I won’t pardon the use of migrant workers as slave laborers. Living in inhumane crowded quarter workers are paid little for their long hours. Often they work without a contract or visa removing any rights they may have. Pay for the work doesn’t always amount to what was promised and often it amounted to nothing at all. Countries sometimes cut corners leaving the workplace rife with unsafe conditions causing injury and death. We need to pay attention to how these luxury villages are put up and ensure safety and justice for all of those involved.

And while all of these atrocities are happening game after game power players are the big winners. Some members of the International Olympic Committee have been caught taking under-the-table kickbacks for votes. It is unclear how many more committee members will continue the practice under the radar. A handful of companies are getting paid big bucks to build these billion dollar settings, for television contracts and advertisements. Politicians use the power, free advertising and visibility of the games to promote agendas that often rob citizens of their rights. And the majority of the revenue generated from the Olympics doesn’t go to the host country or the athletes. It goes to the powers that be at the International Olympic Committee to build even grander offices for their various ventures. We need to stop enabling power and money hungry people to be the decision makers of the Olympics.

Sure the determination and ability of the athletes is incredible. And yes many people train for a lifetime and make countless sacrifices for the honor of competing at the Olympics. But when the world looks the other way every two years and supports yet another Olympic games we endorse all of these misdeeds. I will not support marginalizing and sacrificing the well-being of vulnerable people so that bronze, silver and gold medals can be awarded. I will not support using money countries don’t have to put on a 19-day show. And I will not support the use of any people as slaves.

Will you?

4 thoughts on “Boycott The Olympics”

  1. Lost interest in the Olympics in the lead up to Sochi, mostly over the reports of families having to leave behind beloved pets when forced to relocate, only to have those pets rounded up and killed. I’ve peeked in a bit at the Rio Olympics (when you have an Olympic-enthusiast for a husband, it’s hard to avoid all coverage), but I’m certainly not scheduling my life around the events; it’s more background noise than anything.

  2. Your better half hit yet another home run with this one. I haven’t had any interest in the olympics for some time now, and I doubt if I ever will again.

  3. Yes, I will.

    1. How is any of the aforementioned Simone Biles fault, and if it isn’t, why is she unworthy of being supported by her fellow citizens as she competes at the highest international level of her sport?

    2. Who exactly forced Brazil to bid on the Olympics? All the requirements are clearly spelled out, and they knew what they were signing up for. You can state that the government was wrong in doing so (and I’d agree), but the IOC didn’t misrepresent it.

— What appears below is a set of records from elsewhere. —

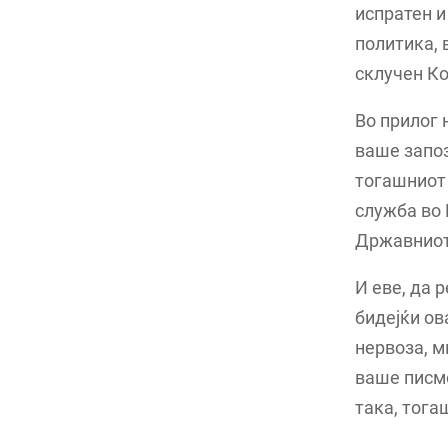
испратен и
политика, в
склучен Ко
Во прилог 
ваше запо
тогашниот 
служба во 
Државниот 
И еве, да 
бидејќи ов
нервоза, м
ваше писмо
така, тога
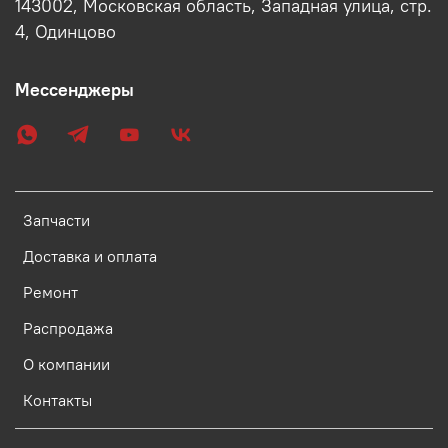
143002, Московская область, Западная улица, стр.
4, Одинцово
Мессенджеры
Запчасти
Доставка и оплата
Ремонт
Распродажа
О компании
Контакты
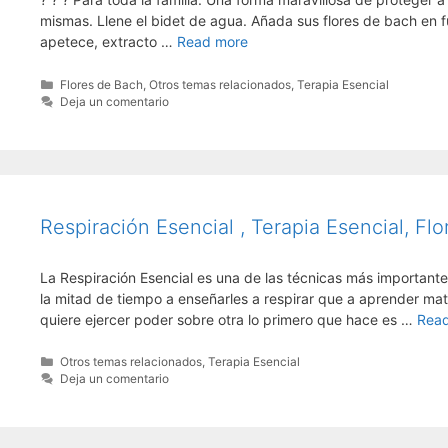
mismas. Llene el bidet de agua. Añada sus flores de bach en f
apetece, extracto …
Read more
Categorías
Flores de Bach
,
Otros temas relacionados
,
Terapia Esencial
Deja un comentario
Respiración Esencial , Terapia Esencial, Fl
La Respiración Esencial es una de las técnicas más importantes
la mitad de tiempo a enseñarles a respirar que a aprender ma
quiere ejercer poder sobre otra lo primero que hace es …
Rea
Categorías
Otros temas relacionados
,
Terapia Esencial
Deja un comentario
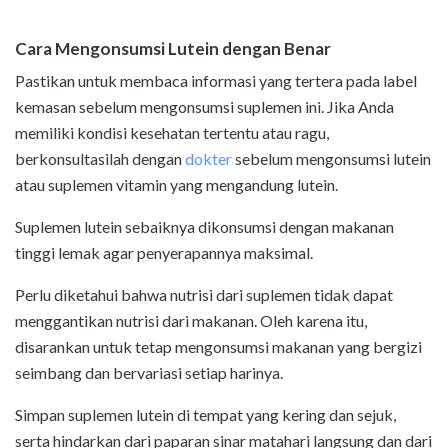
Cara Mengonsumsi Lutein dengan Benar
Pastikan untuk membaca informasi yang tertera pada label
kemasan sebelum mengonsumsi suplemen ini. Jika Anda
memiliki kondisi kesehatan tertentu atau ragu,
berkonsultasilah dengan
dokter
sebelum mengonsumsi lutein
atau suplemen vitamin yang mengandung lutein.
Suplemen lutein sebaiknya dikonsumsi dengan makanan
tinggi lemak agar penyerapannya maksimal.
Perlu diketahui bahwa nutrisi dari suplemen tidak dapat
menggantikan nutrisi dari makanan. Oleh karena itu,
disarankan untuk tetap mengonsumsi makanan yang bergizi
seimbang dan bervariasi setiap harinya.
Simpan suplemen lutein di tempat yang kering dan sejuk,
serta hindarkan dari paparan sinar matahari langsung dan dari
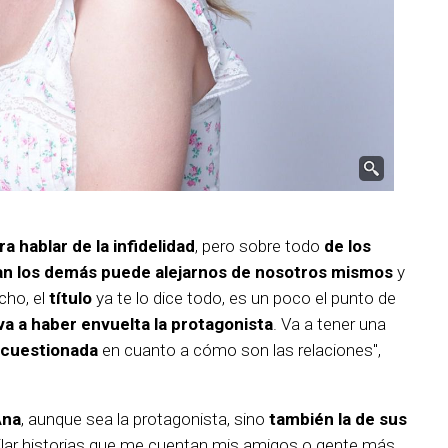
a hablar de la infidelidad
, pero sobre todo
de los
an los demás puede alejarnos de nosotros mismos
y
cho, el
título
ya te lo dice todo, es un poco el punto de
 va a haber envuelta la protagonista
. Va a tener una
r cuestionada
en cuanto a cómo son las relaciones",
Ana
, aunque sea la protagonista, sino
también la de sus
ilar historias que me cuentan mis amigos o gente más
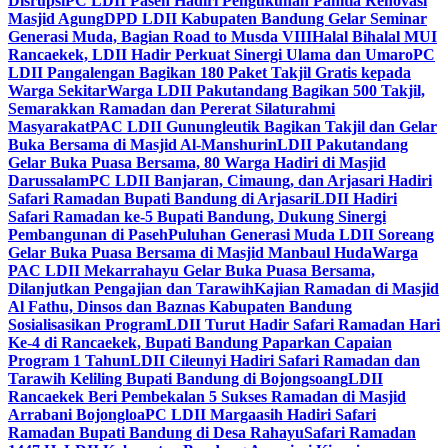
Disrupsi
PC LDII Paseh Hadiri Pengukuhan Panitia Renovasi
Masjid Agung
DPD LDII Kabupaten Bandung Gelar Seminar
Generasi Muda, Bagian Road to Musda VIII
Halal Bihalal MUI
Rancaekek, LDII Hadir Perkuat Sinergi Ulama dan Umaro
PC
LDII Pangalengan Bagikan 180 Paket Takjil Gratis kepada
Warga Sekitar
Warga LDII Pakutandang Bagikan 500 Takjil,
Semarakkan Ramadan dan Pererat Silaturahmi
Masyarakat
PAC LDII Gunungleutik Bagikan Takjil dan Gelar
Buka Bersama di Masjid Al-Manshurin
LDII Pakutandang
Gelar Buka Puasa Bersama, 80 Warga Hadiri di Masjid
Darussalam
PC LDII Banjaran, Cimaung, dan Arjasari Hadiri
Safari Ramadan Bupati Bandung di Arjasari
LDII Hadiri
Safari Ramadan ke-5 Bupati Bandung, Dukung Sinergi
Pembangunan di Paseh
Puluhan Generasi Muda LDII Soreang
Gelar Buka Puasa Bersama di Masjid Manbaul Huda
Warga
PAC LDII Mekarrahayu Gelar Buka Puasa Bersama,
Dilanjutkan Pengajian dan Tarawih
Kajian Ramadan di Masjid
Al Fathu, Dinsos dan Baznas Kabupaten Bandung
Sosialisasikan Program
LDII Turut Hadir Safari Ramadan Hari
Ke-4 di Rancaekek, Bupati Bandung Paparkan Capaian
Program 1 Tahun
LDII Cileunyi Hadiri Safari Ramadan dan
Tarawih Keliling Bupati Bandung di Bojongsoang
LDII
Rancaekek Beri Pembekalan 5 Sukses Ramadan di Masjid
Arrabani Bojongloa
PC LDII Margaasih Hadiri Safari
Ramadan Bupati Bandung di Desa Rahayu
Safari Ramadan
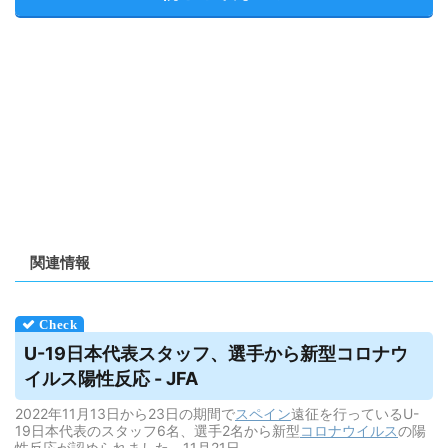
関連情報
U-19日本代表スタッフ、選手から新型コロナ
ウ
イルス
陽性反応 - JFA
2022年11月13日から23日の期間で
スペイン
遠征を行っているU-
19日本代表のスタッフ6名、選手2名から新型
コロナウイルス
の陽
性反応が認められました。11月21日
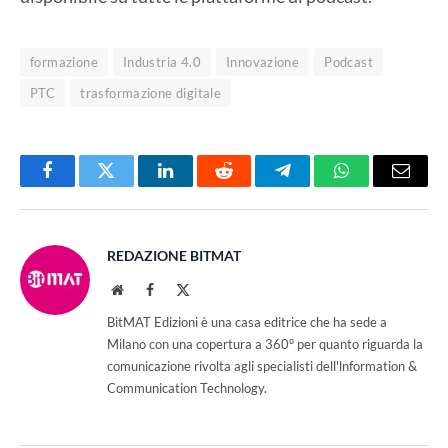
formazione
Industria 4.0
Innovazione
Podcast
PTC
trasformazione digitale
Facebook
Twitter
LinkedIn
Reddit
Telegram
WhatsApp
Email
REDAZIONE BITMAT
Website
Facebook
X
(Twitter)
BitMAT Edizioni è una casa editrice che ha sede a
Milano con una copertura a 360° per quanto riguarda la
comunicazione rivolta agli specialisti dell'lnformation &
Communication Technology.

I’d also be curious if you dumped your Iphone/Android device as the market pressures around it’s construction results in many of the same concerns that you raise relative to the Olympics.

    I guess what I’m saying is I still believe we live in a day and age where one can both reject the corruption of the Olympic back-office, but still support the spirit of the games and the athletes that (excepting Hope Solo and a few swimmers) represent so well an ideal worthy of aspiring to.

  4. Screw the Olympics boycott. I can’t disagree with any of the arguments for doing so, but why stop there? Many of the same arguments, and worse, mandate boycotting of the fake and hypocritical NCAA, and the NFL. People know those entities are corrupt and not good for human welfare. They KNOW that. Doesn’t stop anybody from tuning in to watch NFL games on Sundays, Mondays and Thursdays, or NCAA football or basketball.